You make a fair point that if pricing is not an object, then there's no 
particular use case for spinning disk that comes to mind. If you figure that 
the durability issues can be overcome with over-provisioning, then the the 
durability issue is simply a price issue as well. (Mostly, I'm not sure if SSDs 
are more or less susceptible to data rot simply sitting unused on a shelf.)

So the question would be how quickly can SSD pricing can catch (and likely have 
to pass to deal with the durability/over-provisioning) issue? If SSD capacity 
follows Moore's law and disk doesn't improve substantially, that could be as 
soon as 6 years or so. It would be interesting to find some historical disk and 
SSD capacity pricing over the last 6 years to see if that looks plausible. 

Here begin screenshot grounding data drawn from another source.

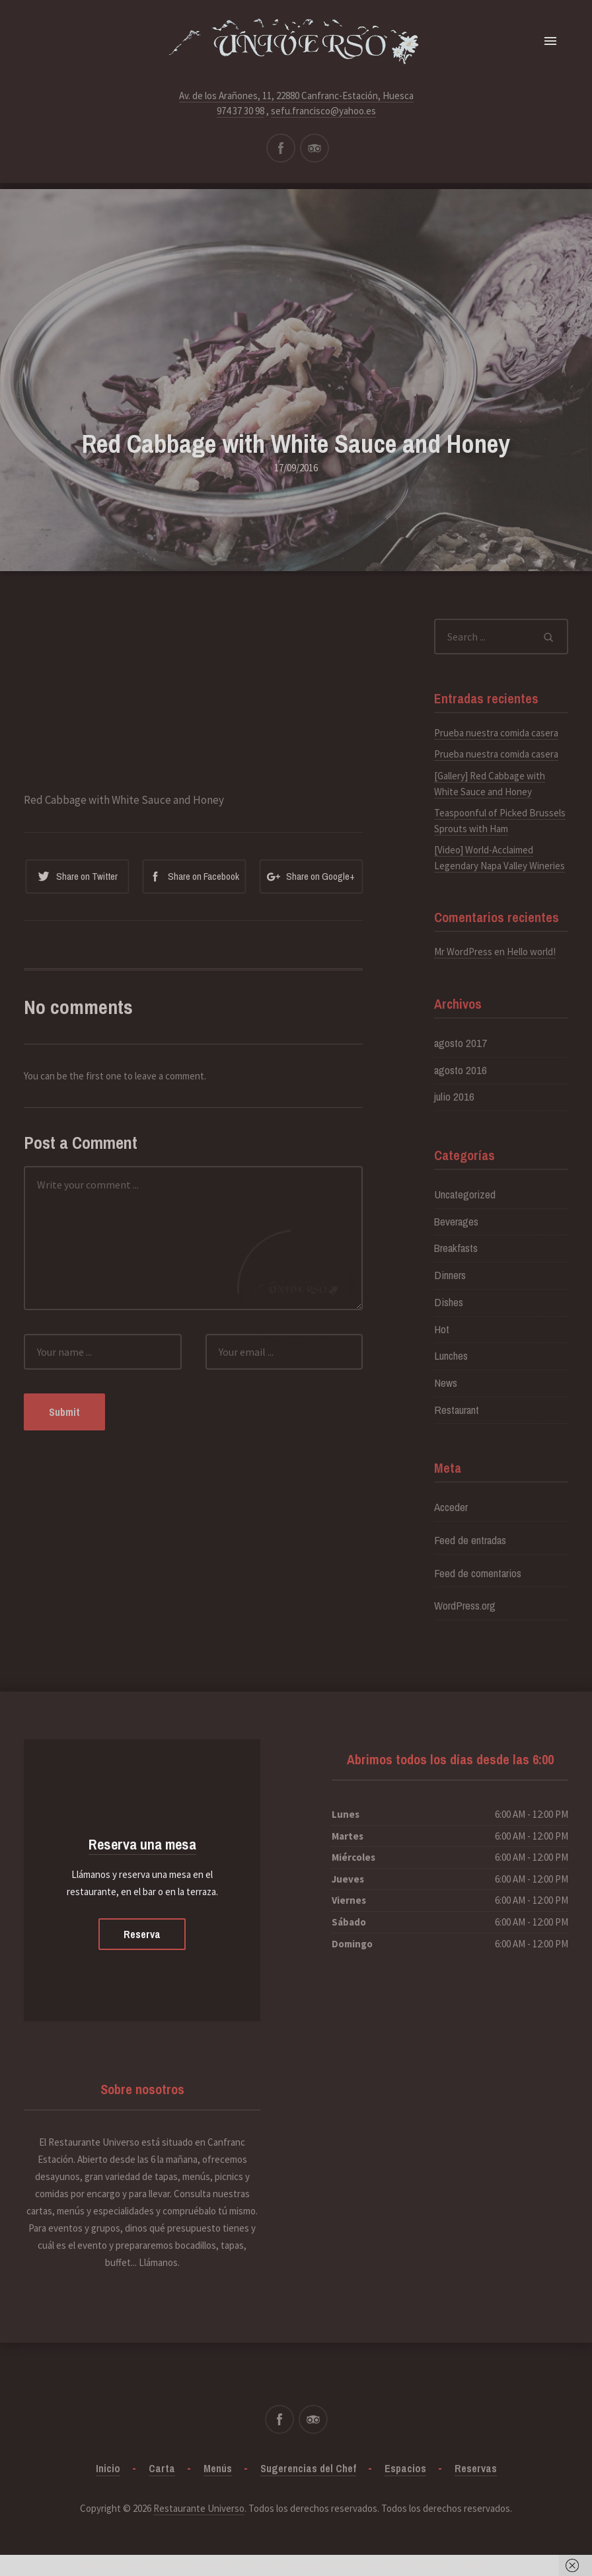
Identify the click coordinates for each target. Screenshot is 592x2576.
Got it (475, 2565)
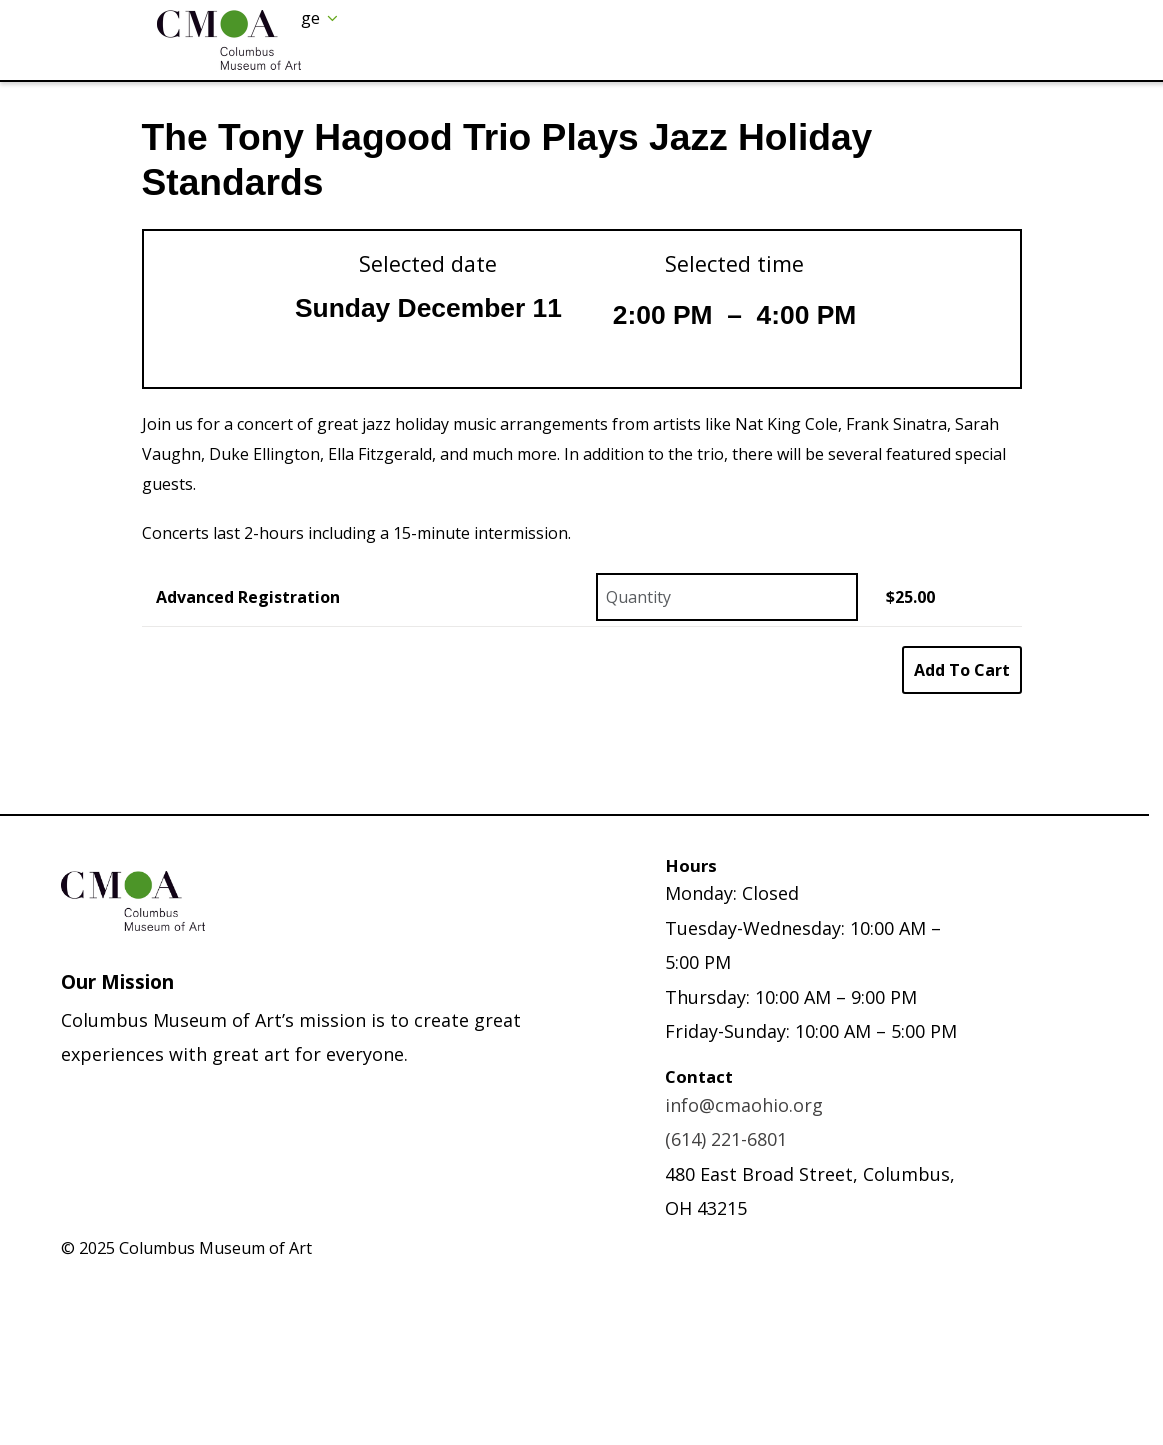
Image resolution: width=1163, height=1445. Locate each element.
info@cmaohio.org (744, 1105)
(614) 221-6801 (726, 1139)
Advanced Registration (248, 597)
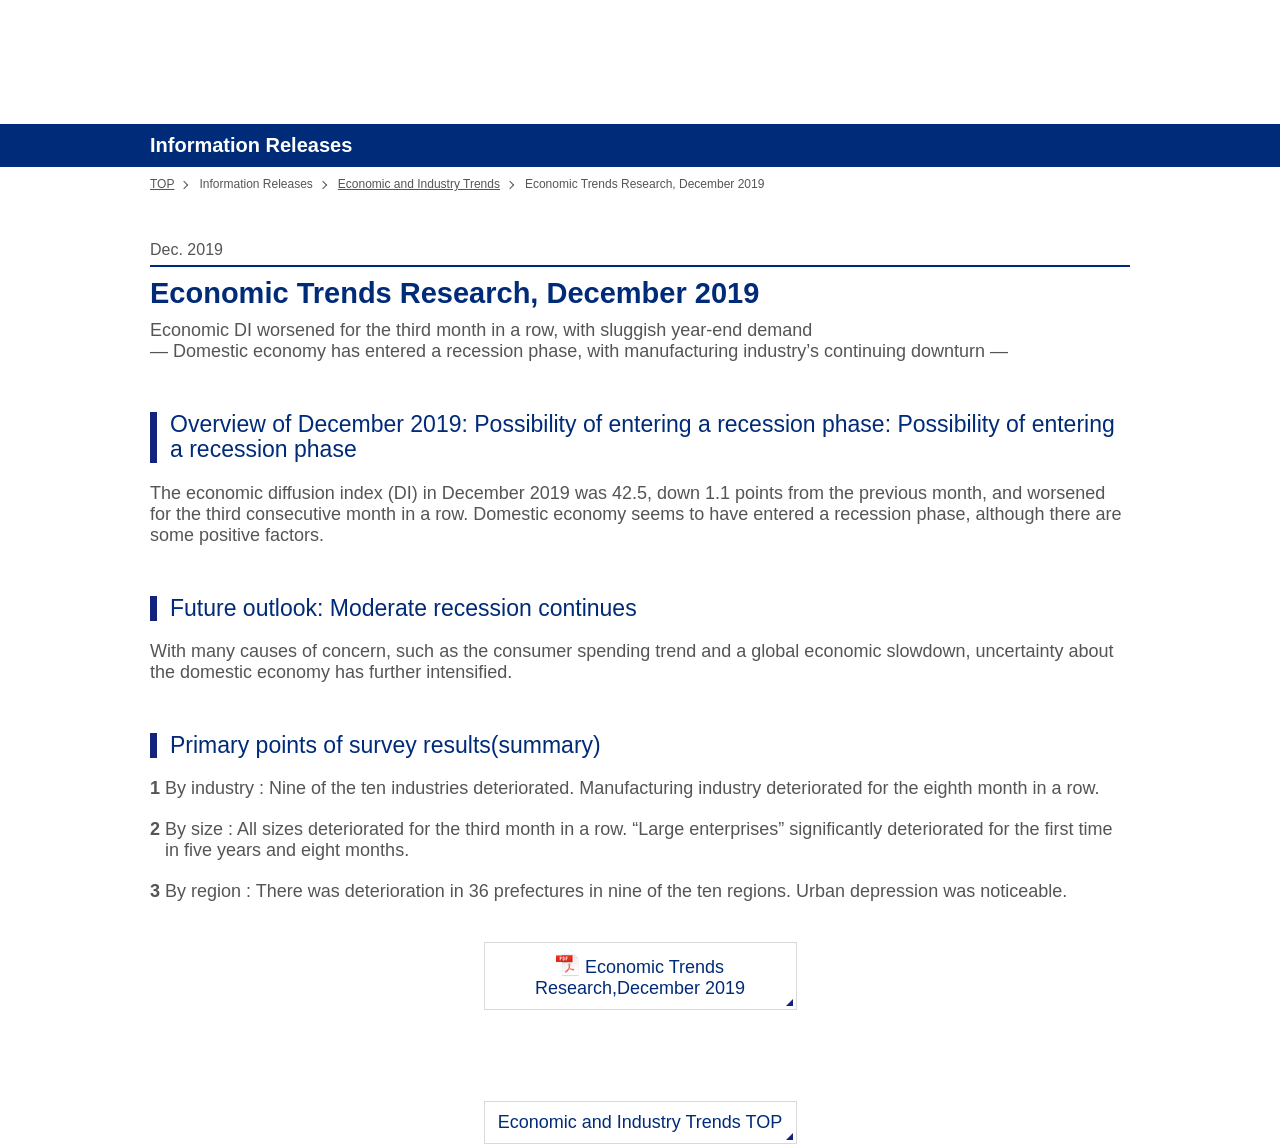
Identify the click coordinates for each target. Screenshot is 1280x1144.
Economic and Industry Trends (419, 184)
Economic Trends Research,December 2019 (640, 975)
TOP (162, 184)
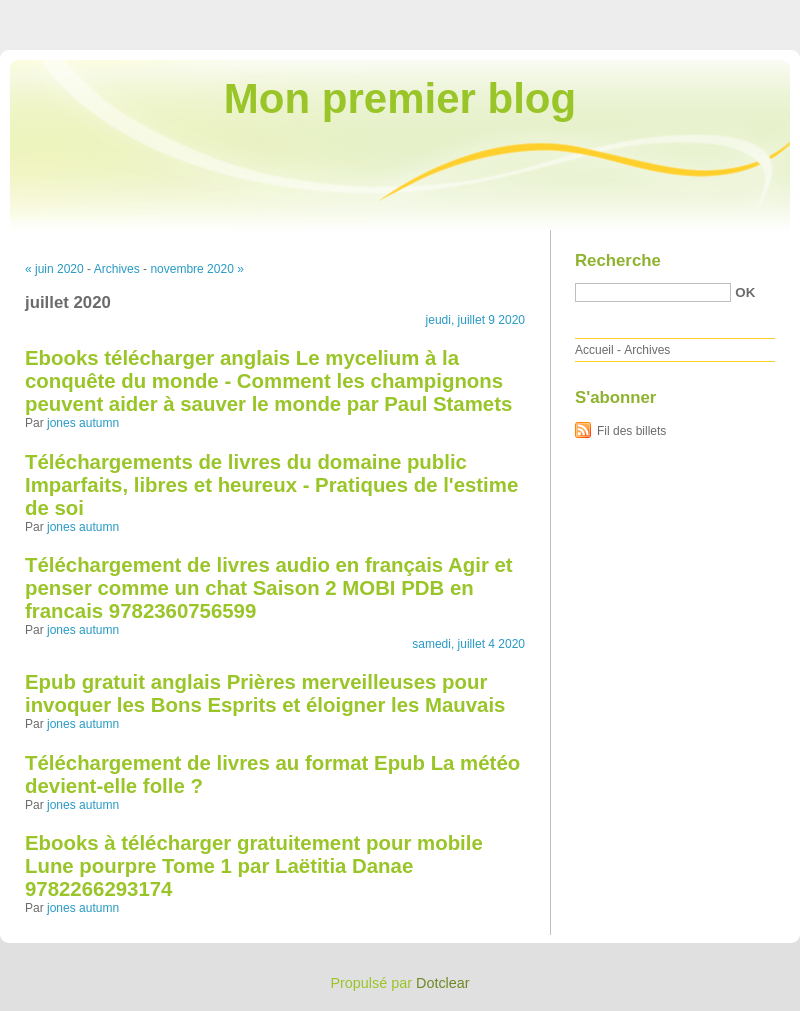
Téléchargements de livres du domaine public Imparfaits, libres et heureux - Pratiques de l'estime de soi (271, 485)
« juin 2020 (54, 269)
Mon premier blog (400, 98)
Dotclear (443, 983)
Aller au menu (643, 14)
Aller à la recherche (741, 14)
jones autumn (83, 423)
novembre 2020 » (196, 269)
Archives (117, 269)
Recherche (618, 260)
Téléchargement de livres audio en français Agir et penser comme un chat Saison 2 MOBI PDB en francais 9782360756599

Hmmm.... According to the wayback machine, Newegg November 2008 best SSD price 
was $2.25/GB. Best hard drive price easily accessible was $0.12/GB. Today 
Newegg's best SSD prices are about $0.38 and best HDD prices are just over 
$0.03/GB. Make of that as you will, but my guess is that over the next 10 
years, spinning HD capacity will remain cheaper than SSD. But at relatively 
small capacities, the price difference will likely become immaterial.